Code that handles the initailization of the graph for a specific meeting

In [None]:
def check_start_node(state: State) -> bool:
    logger.info("Checking Start")
    # The very first message we receive must be the initialization, this might not
    # contain a title or abstract, but it will contain the order to start the meeting
    if len(state["messages"]) == 1:
        first_message = state["messages"][0]
        if isinstance(first_message, AIMessage):
            # need to load the document as a JSON
            first_message = json.loads(first_message.content)
            # check if the first message is the start message
            if "start" in first_message:
                logger.info("Found the start message")
                return True

    return False

def process_start_node(state: State) -> State:
    logger.info("Processing Start")
    # the start message is the first message, it should contain the order to start the meeting
    # it may not contain a title or abstract, but if it does we need to store them in the State
    first_message = state["messages"][0]
    return_value = State()
    if isinstance(first_message, AIMessage):
        # need to load the document as a JSON
        first_message = json.loads(first_message.content)
        # check if the first message is the start message
        if "start" in first_message:
            logger.info("Found the start message, checking for title and abstract")
            # if it is, then we need to check if there is a title and abstract
            if "title" in first_message:
                return_value["meeting_title"] = first_message["title"]
            if "abstract" in first_message:
                return_value["meeting_abstract"] = first_message["abstract"]
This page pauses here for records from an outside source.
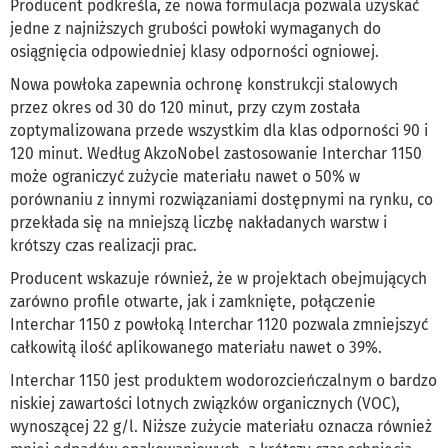
Producent podkreśla, że nowa formulacja pozwala uzyskać
jedne z najniższych grubości powłoki wymaganych do
osiągnięcia odpowiedniej klasy odporności ogniowej.
Nowa powłoka zapewnia ochronę konstrukcji stalowych
przez okres od 30 do 120 minut, przy czym została
zoptymalizowana przede wszystkim dla klas odporności 90 i
120 minut. Według AkzoNobel zastosowanie Interchar 1150
może ograniczyć zużycie materiału nawet o 50% w
porównaniu z innymi rozwiązaniami dostępnymi na rynku, co
przekłada się na mniejszą liczbę nakładanych warstw i
krótszy czas realizacji prac.
Producent wskazuje również, że w projektach obejmujących
zarówno profile otwarte, jak i zamknięte, połączenie
Interchar 1150 z powłoką Interchar 1120 pozwala zmniejszyć
całkowitą ilość aplikowanego materiału nawet o 39%.
Interchar 1150 jest produktem wodorozcieńczalnym o bardzo
niskiej zawartości lotnych związków organicznych (VOC),
wynoszącej 22 g/l. Niższe zużycie materiału oznacza również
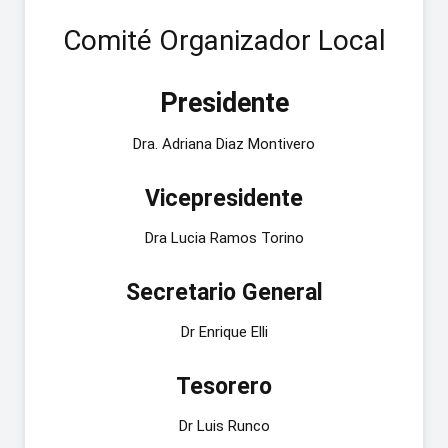
Comité Organizador Local
Presidente
Dra. Adriana Diaz Montivero
Vicepresidente
Dra Lucia Ramos Torino
Secretario General
Dr Enrique Elli
Tesorero
Dr Luis Runco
            return return_value
        
    return None



In [None]:
# create an AI message to start the meeting, it should have a "start" value, and the provided title and abstract
# if they are not None, it should return a new config string
def start_meeting(title: str, abstract: str) -> str:
    """
    Send the initial request to the graph signifying the start of the meeting.
    
    Args:
        title (str): The title of the meeting.
        abstract (str): The abstract of the meeting.
        
    Returns:
        the new config object for the meeting
    """
    # Send an AI message indicating start of meeting
    start_message = AIMessage(content=json.dumps({"start": True, "title": title, "abstract": abstract}))
    logger.info(f"Starting meeting")
    new_config = {"configurable": {"thread_id": str(uuid.uuid4())}}
    # Execute the graph one final time with the end message
    for output in graph.stream(
        {"messages": [start_message]}, 
        config=new_config,
        stream_mode="updates"
    ):
        logger.debug(f"Start output: {output}")

    return new_config

    

In [None]:
# Conditional that checks whether or not it is the start or end of the meeting.
# returns "start" if it is the start of the meeting, "end" if it is the end of the meeting, and None otherwise
def check_start_or_end(state: State) -> str:
    logger.info("Checking Start or End")
    '''
    Check if the current state is the start or end of the meeting.
    Args:
        state (State): The current state of the conversation.
    Returns:
        str: "start" if the state is the start of the meeting, "end" if it is the end of the meeting, and None otherwise.
    '''
    # Check if the state is the start of the meeting
    if check_start_node(state):
        return "start"
    # Check if the state is the end of the meeting
    if check_end_node(state):
        return "end"
    # Otherwise return None
    return None


Method that checks for a new speaker and ensures it is in the state

In [None]:
def speaker_check(state:State) -> State:
    logger.info("Checking for speakers")

    if "speakers" not in state:
        state["speakers"] = []
        logger.debug("Speakers initialized")
        
    # get the most recent human message
    human_message = get_most_recent_human_message_as_JSON(state)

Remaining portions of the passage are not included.